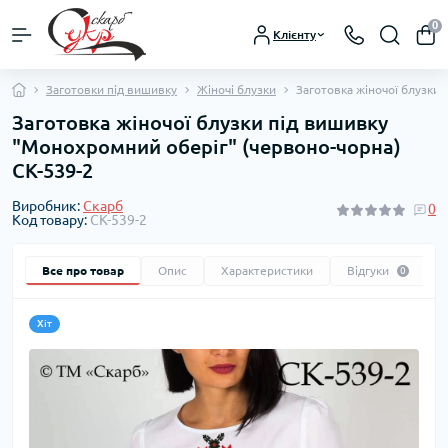
0
Клієнту
Заготовки під вишивку
Жіночі блузки
Заготовка жіночої блузки
Заготовка жіночої блузки під вишивку
"Монохромний оберіг" (червоно-чорна)
СК-539-2
Виробник:
Скарб
0
Код товару:
СК-539-2
Все про товар
Опис
Характеристики
Відгуки
0
Хіт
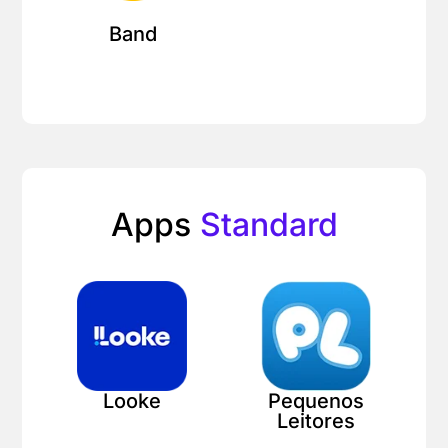
Band
Apps
Standard
Looke
Pequenos
Leitores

----

*INSTRUCTIONS FOR THE TASK:*
Copy all lines from the material that hold "блузки".

*SOLUTION TO THE EXERCISE:*
Жіночі блузки
Заготовка жіночої блузки
Заготовка жіночої блузки під вишивку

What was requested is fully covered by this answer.